The acting is all on par with the 1950s sitcoms of the day. Thompson is a nice guy with a glazed look in his eyes and a serious face he uses for any and all situations. Well except for the goofy smile he uses around Barbara Griselle (Kim Parker). Of course a woman in a 1950s sci-fi film is never good and Barbara just looks pretty and screams during the finale. At one point she simply starts shaking her head, apparently thinking that by shaking her head for “no” that the creature won’t attack her. Of course it does so does she start flailing around or fighting…nope she covers her face with her hands!
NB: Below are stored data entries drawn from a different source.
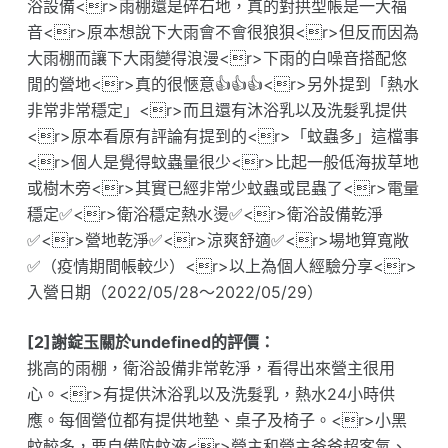
浴設備<r>雨棚還是碎石地，真的對拱型帳是一大福
音<r>原本想說下大雨會不會很狼狽<r>但反而因為
大雨棚而讓下大雨變得浪漫<r>下雨的白噪音搭配悠
閒的營地<r>真的很愜意👍👍👍<r>另外提到「熱水
非常非常穩定」<r>而且還有沐浴乳以及洗髮乳提供
<r>原本看原有評論有提到的<r>「蚊蟲多」這檔事
<r>個人是覺得蚊蟲量很少<r>比起一般低海拔草地
或樹木旁<r>其實已經非常少蚊蟲或昆蟲了<r>電量
穩定✅<r>衛浴穩定熱水燙✅<r>衛浴設備乾淨
✅<r>營地乾淨✅<r>涼爽舒適✅<r>場地算寬敞
✅（疫情期間帳較少）<r>以上為個人經驗分享<r>
入營日期（2022/05/28～2022/05/29）
[2]謝錠玉關於undefined的評價：
挑高的雨棚，衛浴設備非常乾淨，看得出來營主很用
心。<r>有提供沐浴乳以及洗髮乳，熱水24小時供
應。每個營位都有提供地墊、桌子及椅子。<r>小黑
蚊較多，要自備防蚊液<r>營主和營主爸爸超客氣、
Parker is a competent actress but no one in the cast gives a performance that isn’t on par with something from the Dick Van Dyke Show…if it had aliens.
With all that this review is going to be making fun of the plot, my favorite type of review. The use of sound is the film’s strongest asset because it lets the viewer believe something terrible is happening. The film opens with the sound of these creatures sucking something which is later revealed to be their victims brains and spines. It would have been effective to not show the victims bodies and let the sound effects do all the work because showing the victims lying there with a spine very much intact and relatively unscathed, lessens the effect. Throughout the film the sound effects are way better than the death scenes themselves. All the death sequences are characters gripping their necks, gagging and making bug eyes. In many cases the characters aren’t even moving their mouths but the sounds are coming out anyway!
Our first victim is Barbara’s brother and she’s understandably upset until Major Cummings starts putting the moves on her. Apparently his “aw shucks” attitude is enough to make her forget her brother probably died from nuclear fallout (okay he didn’t but she doesn’t know that). I’ve mentioned before that no romance in a horror movie is believable to me and this film tries incredibly hard to make you believe in Barbara and Cummings’ love dammit! Sure people are getting their brains and spines sucked out through a hole in their neck the size of a walnut but isn’t it adorable to have sappy music play as these two kids fall in love? In one scene Cummings (I think his name is Jim but IMDB doesn’t have it so I’ll call him Cummings) goes to Barbara’s house, discovers the front door is unlocked and proceeds to walk in! Of course Barbara is in the shower and comes out in a towel where the two engage in chaste hijinks. If you thought they were supposed to solve the mystery of the missing spines you’d be mistaken! Nope, it’s all about laughing at the fact Cummings almost say Barbara naked! I do wonder why she never asked him “So my door was unlocked and you just decided to come in. Better yet why am I showering with my door unlocked?”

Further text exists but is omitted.